## REQUIREMENT
Skip every picture. Print each line from the one containing "Videovigilancia" through the end of the records below, word for word.

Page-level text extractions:
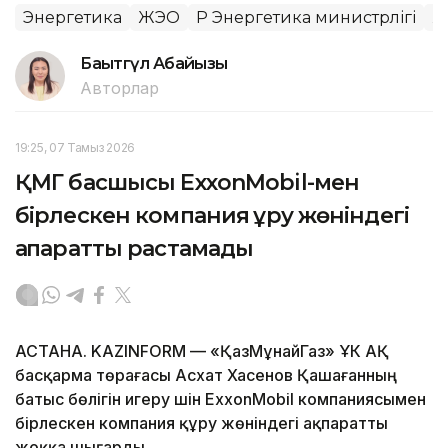
Энергетика
ЖЭО
ҚР Энергетика министрлігі
Ж
Бақытгүл Абайқызы
Авторлар
19:25, 07 Тамыз 2026
ҚМГ басшысы ExxonMobil-мен
бірлескен компания құру жөніндегі
ақпаратты растамады
АСТАНА. KAZINFORM — «ҚазМұнайГаз» ҰК АҚ
басқарма төрағасы Асхат Хасенов Қашағанның
батыс бөлігін игеру үшін ExxonMobil компаниясымен
бірлескен компания құру жөніндегі ақпаратты
жоққа шығарды.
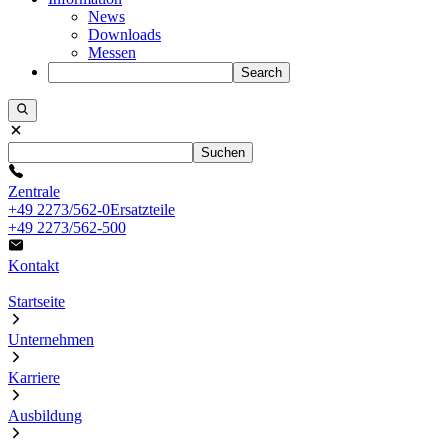
News
Downloads
Messen
Search
Suchen
Zentrale
+49 2273/562-0
Ersatzteile
+49 2273/562-500
Kontakt
Startseite
Unternehmen
Karriere
Ausbildung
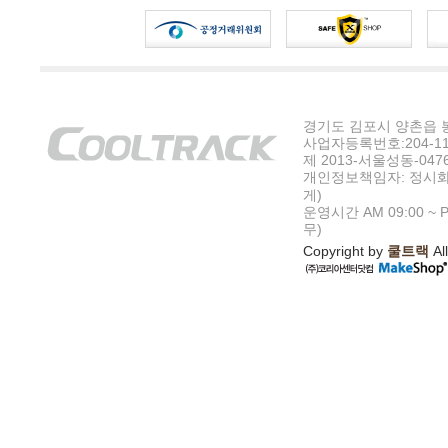
경기도 김포시 양촌읍 봉수
사업자등록번호:204-11-5
제 2013-서울성동-047
개인정보책임자: 정시화
게)
운영시간 AM 09:00 ~ P
무)
Copyright by
쿨트랙
All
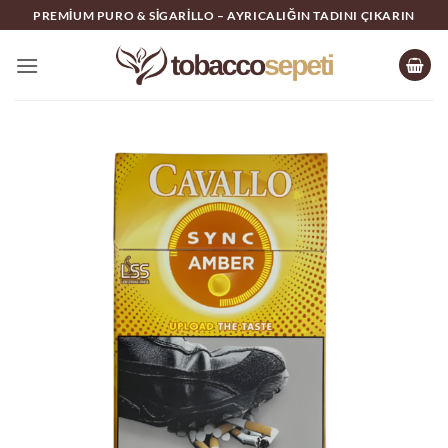
İçeriğe
PREMIUM PURO & SIGARILLO – AYRICALIĞIN TADINI ÇIKARIN
atla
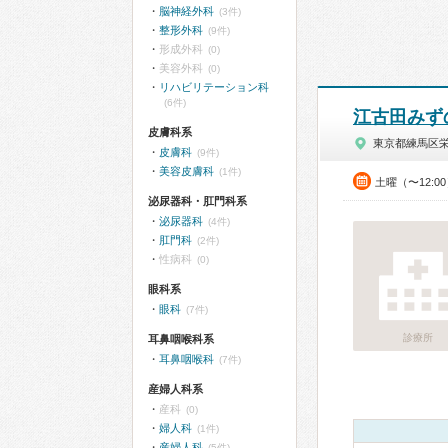
脳神経外科
(3件)
整形外科
(9件)
形成外科
(0)
美容外科
(0)
リハビリテーション科
(6件)
江古田みず
皮膚科系
東京都練馬区
皮膚科
(9件)
美容皮膚科
(1件)
土曜（〜12:0
泌尿器科・肛門科系
泌尿器科
(4件)
肛門科
(2件)
性病科
(0)
眼科系
眼科
(7件)
診療所
耳鼻咽喉科系
耳鼻咽喉科
(7件)
産婦人科系
産科
(0)
婦人科
(1件)
産婦人科
(5件)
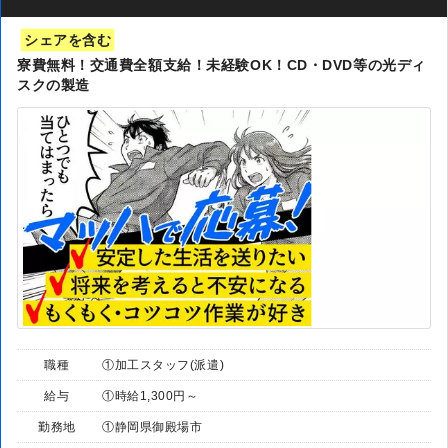
シェアを含む
寮費無料！交通費全額支給！未経験OK！CD・DVD等の光ディ
スクの製造
職種
①加工スタッフ(派遣)
給与
①時給1,300円～
勤務地
①静岡県御殿場市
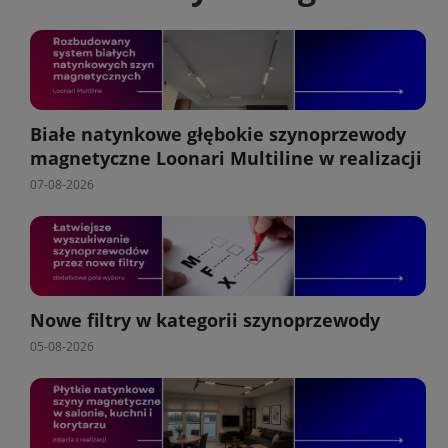
Białe natynkowe głębokie szynoprzewody
magnetyczne Loonari Multiline w realizacji
07-08-2026
Nowe filtry w kategorii szynoprzewody
05-08-2026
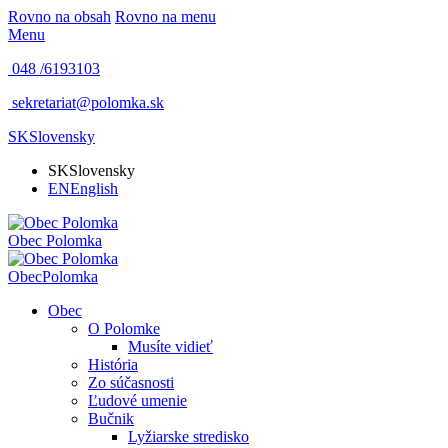
Rovno na obsah
Rovno na menu
Menu
048 /
6193103
sekretariat@polomka.sk
SK
Slovensky
SK
Slovensky
EN
English
Obec
Polomka
Obec
Polomka
Obec
O Polomke
Musíte vidieť
História
Zo súčasnosti
Ľudové umenie
Bučnik
Lyžiarske stredisko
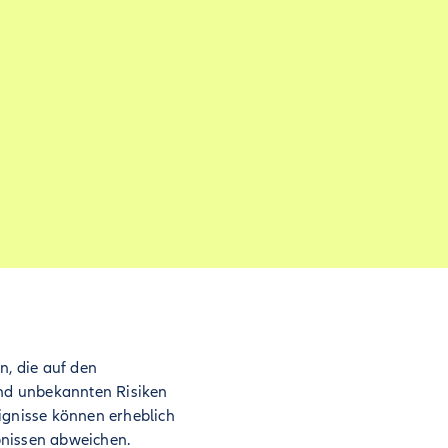
, die auf den
d unbekannten Risiken
ignisse können erheblich
bnissen abweichen.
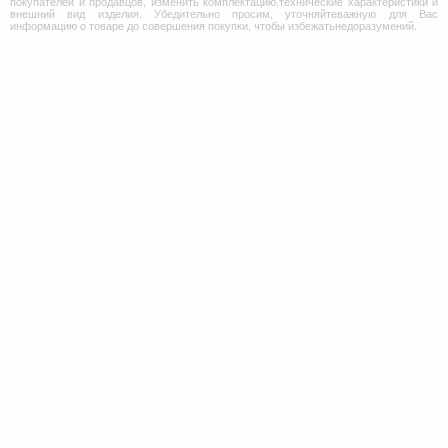
покупателей и продавцов, изменить комплектацию,технические характеристики и
внешний вид изделия. Убедительно просим, уточняйтеважную для Вас
информацию о товаре до совершения покупки, чтобы избежатьнедоразумений.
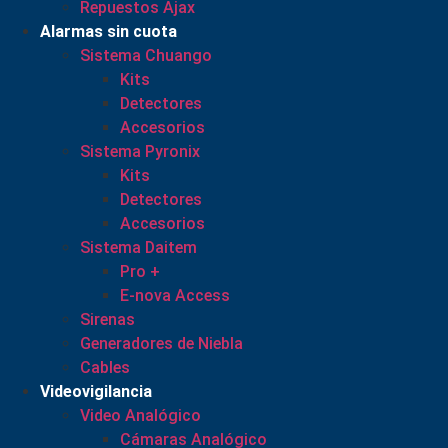
Repuestos Ajax
Alarmas sin cuota
Sistema Chuango
Kits
Detectores
Accesorios
Sistema Pyronix
Kits
Detectores
Accesorios
Sistema Daitem
Pro +
E-nova Access
Sirenas
Generadores de Niebla
Cables
Videovigilancia
Video Analógico
Cámaras Analógico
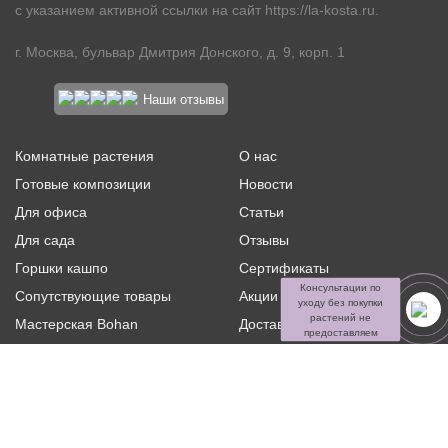
с указанием активной ссылки на сайт
https://la-kosta.ru
.
г. Москва, бульвар Дмитрия Донского, д. 9, корп. 1
Наши отзывы
Комнатные растения
О нас
Готовые композиции
Новости
Для офиса
Статьи
Для сада
Отзывы
Горшки кашпо
Сертификаты
Консультации по
Сопутствующие товары
Акции и скидки
уходу без покупки
растений не
Мастерская Bohan
Доставка и оплата
предоставляем
Ритуальная флористика
Услуги
Распродажа
Контакты
Политика конфиденциальности и оферта
Пользовательское
соглашение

## EXERCISE OUTPUT
Videovigilancia
Video Analógico
Cámaras Analógico
с указанием активной ссылки на сайт
https://la-kosta.ru
.
г. Москва, бульвар Дмитрия Донского, д. 9, корп. 1
Наши отзывы
Комнатные растения
О нас
Готовые композиции
Новости
Для офиса
Статьи
Для сада
Отзывы
Горшки кашпо
Сертификаты
Консультации по
Сопутствующие товары
Акции и скидки
уходу без покупки
растений не
Мастерская Bohan
Доставка и оплата
предоставляем
Ритуальная флористика
Услуги
Распродажа
Контакты
Политика конфиденциальности и оферта
Пользовательское
соглашение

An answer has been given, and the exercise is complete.